▶ _PROBLEM TO WORK ON_
Hunt through the entries for the word "Show" and copy each line in which it appears.

▶ _RECORDS PROVIDED_
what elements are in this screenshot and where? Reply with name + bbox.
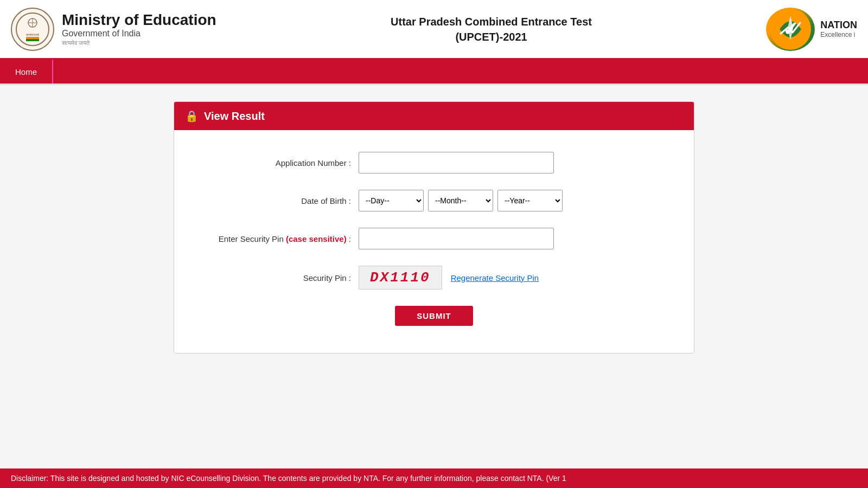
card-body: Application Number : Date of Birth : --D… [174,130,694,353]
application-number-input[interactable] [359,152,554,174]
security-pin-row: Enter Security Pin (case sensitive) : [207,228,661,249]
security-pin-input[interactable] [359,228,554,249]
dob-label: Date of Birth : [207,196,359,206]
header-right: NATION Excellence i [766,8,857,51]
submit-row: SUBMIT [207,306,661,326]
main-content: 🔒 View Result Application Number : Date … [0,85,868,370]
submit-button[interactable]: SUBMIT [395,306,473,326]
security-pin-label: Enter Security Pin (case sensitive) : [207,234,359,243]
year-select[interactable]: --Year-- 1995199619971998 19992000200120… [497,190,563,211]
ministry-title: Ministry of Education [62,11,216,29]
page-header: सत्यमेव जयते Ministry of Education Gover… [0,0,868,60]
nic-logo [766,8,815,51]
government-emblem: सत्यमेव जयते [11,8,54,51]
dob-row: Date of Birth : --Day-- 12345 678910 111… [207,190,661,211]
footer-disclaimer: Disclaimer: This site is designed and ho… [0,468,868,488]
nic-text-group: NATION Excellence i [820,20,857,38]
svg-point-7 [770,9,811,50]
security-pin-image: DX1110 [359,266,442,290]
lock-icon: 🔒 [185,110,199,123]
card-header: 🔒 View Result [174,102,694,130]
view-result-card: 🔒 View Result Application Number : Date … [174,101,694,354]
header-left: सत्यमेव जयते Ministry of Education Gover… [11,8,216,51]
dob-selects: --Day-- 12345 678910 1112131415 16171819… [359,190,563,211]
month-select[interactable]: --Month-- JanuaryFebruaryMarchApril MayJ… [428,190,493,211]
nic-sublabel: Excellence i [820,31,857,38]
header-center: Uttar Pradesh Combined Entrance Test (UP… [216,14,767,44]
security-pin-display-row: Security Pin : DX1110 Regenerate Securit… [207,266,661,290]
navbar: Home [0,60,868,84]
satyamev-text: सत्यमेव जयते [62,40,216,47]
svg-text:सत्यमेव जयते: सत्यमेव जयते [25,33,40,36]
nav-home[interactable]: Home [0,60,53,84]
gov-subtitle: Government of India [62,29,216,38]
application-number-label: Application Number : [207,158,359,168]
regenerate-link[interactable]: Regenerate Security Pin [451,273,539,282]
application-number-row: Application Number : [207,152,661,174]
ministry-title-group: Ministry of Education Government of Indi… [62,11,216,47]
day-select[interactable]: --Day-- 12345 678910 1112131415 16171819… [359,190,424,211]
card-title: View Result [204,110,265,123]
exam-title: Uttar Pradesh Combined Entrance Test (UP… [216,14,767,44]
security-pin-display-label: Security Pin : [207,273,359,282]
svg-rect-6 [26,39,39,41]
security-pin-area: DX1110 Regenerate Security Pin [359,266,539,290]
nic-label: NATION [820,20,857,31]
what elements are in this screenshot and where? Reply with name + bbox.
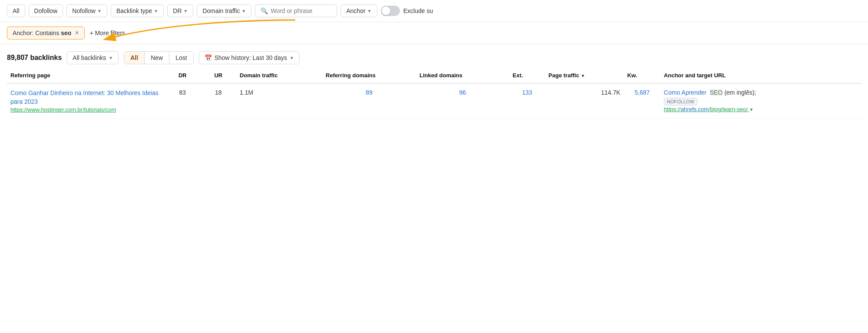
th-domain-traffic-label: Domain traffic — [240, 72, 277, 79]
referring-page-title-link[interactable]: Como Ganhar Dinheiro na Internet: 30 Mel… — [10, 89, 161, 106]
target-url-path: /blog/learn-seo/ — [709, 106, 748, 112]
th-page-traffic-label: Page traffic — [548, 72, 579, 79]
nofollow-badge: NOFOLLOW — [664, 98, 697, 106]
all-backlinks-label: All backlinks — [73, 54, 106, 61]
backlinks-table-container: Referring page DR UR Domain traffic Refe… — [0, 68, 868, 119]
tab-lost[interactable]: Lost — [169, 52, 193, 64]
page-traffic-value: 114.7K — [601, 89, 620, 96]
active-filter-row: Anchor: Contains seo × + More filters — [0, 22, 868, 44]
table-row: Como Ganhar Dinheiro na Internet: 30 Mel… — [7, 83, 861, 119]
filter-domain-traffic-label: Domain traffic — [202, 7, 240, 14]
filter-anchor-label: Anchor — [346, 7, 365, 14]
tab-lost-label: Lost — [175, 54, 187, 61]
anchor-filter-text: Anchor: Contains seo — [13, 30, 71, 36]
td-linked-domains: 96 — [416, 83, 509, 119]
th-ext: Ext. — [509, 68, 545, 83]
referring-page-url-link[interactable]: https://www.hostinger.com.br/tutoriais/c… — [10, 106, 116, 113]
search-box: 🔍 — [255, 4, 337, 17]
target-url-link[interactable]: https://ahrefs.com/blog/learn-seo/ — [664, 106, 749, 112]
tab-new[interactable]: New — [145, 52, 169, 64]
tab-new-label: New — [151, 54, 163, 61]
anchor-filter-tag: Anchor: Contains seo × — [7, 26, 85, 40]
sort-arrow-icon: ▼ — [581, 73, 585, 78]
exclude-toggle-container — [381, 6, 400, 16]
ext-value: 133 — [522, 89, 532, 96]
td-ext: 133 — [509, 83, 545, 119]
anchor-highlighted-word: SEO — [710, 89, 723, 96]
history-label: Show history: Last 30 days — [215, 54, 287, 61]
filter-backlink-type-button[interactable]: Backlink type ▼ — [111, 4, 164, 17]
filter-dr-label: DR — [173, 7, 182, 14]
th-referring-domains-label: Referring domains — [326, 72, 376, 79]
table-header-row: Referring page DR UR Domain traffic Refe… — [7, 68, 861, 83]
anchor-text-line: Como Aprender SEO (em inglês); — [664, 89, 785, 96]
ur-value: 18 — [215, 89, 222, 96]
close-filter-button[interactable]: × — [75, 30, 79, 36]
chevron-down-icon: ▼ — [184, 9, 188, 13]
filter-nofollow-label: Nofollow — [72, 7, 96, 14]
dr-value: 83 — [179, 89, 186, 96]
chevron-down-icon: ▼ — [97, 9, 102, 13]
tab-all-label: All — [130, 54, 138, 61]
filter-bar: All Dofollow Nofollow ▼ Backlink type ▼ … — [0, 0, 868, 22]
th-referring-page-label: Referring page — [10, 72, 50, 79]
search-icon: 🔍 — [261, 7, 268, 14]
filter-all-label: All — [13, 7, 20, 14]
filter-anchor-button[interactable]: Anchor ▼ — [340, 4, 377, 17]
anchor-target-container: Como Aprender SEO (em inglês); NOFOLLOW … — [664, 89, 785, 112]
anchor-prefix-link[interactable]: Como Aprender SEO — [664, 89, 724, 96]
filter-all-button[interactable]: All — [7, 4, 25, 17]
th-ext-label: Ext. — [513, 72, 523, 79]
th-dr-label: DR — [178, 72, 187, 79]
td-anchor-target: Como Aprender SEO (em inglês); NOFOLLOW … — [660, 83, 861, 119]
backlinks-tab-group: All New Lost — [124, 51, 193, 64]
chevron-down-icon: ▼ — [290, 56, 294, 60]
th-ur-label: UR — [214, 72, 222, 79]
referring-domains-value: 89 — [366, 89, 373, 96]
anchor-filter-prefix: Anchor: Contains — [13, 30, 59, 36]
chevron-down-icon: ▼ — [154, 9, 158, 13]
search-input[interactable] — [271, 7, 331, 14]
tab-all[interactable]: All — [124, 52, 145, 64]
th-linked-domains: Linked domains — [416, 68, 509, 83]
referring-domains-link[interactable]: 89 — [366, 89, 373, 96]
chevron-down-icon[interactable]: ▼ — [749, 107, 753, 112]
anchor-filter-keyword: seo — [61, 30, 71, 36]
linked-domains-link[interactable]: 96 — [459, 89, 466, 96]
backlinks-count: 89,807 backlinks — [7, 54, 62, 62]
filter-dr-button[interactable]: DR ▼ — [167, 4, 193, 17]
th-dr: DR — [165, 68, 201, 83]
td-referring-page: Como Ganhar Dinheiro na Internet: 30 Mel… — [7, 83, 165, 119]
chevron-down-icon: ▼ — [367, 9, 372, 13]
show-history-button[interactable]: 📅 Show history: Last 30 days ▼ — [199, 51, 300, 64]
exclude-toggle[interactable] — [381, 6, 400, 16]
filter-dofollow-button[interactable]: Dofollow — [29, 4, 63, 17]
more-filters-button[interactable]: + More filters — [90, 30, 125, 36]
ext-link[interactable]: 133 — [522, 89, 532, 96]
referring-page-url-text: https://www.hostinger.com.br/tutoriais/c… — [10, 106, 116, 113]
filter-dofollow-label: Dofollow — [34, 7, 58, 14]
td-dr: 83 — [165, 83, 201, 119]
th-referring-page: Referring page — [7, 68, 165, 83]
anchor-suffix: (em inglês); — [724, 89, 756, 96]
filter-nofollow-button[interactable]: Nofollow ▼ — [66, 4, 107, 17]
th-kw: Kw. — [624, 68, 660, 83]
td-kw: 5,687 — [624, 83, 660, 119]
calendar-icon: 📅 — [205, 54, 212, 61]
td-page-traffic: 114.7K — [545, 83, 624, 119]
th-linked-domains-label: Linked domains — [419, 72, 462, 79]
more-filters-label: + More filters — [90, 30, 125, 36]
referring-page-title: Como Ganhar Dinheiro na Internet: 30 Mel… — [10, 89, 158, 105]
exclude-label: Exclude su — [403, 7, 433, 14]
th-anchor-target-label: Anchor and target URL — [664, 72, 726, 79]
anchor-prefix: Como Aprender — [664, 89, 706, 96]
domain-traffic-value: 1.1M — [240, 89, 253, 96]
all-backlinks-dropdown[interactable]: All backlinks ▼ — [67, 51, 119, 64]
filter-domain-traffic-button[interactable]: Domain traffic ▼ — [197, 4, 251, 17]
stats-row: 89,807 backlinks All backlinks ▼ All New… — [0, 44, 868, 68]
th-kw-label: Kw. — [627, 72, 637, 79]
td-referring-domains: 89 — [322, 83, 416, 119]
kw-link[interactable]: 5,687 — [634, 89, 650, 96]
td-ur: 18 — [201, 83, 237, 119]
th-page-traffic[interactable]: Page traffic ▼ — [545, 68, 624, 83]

▶ _RESULT OF THIS TASK_
history-label: Show history: Last 30 days — [215, 54, 287, 61]
show-history-button[interactable]: 📅 Show history: Last 30 days ▼ — [199, 51, 300, 64]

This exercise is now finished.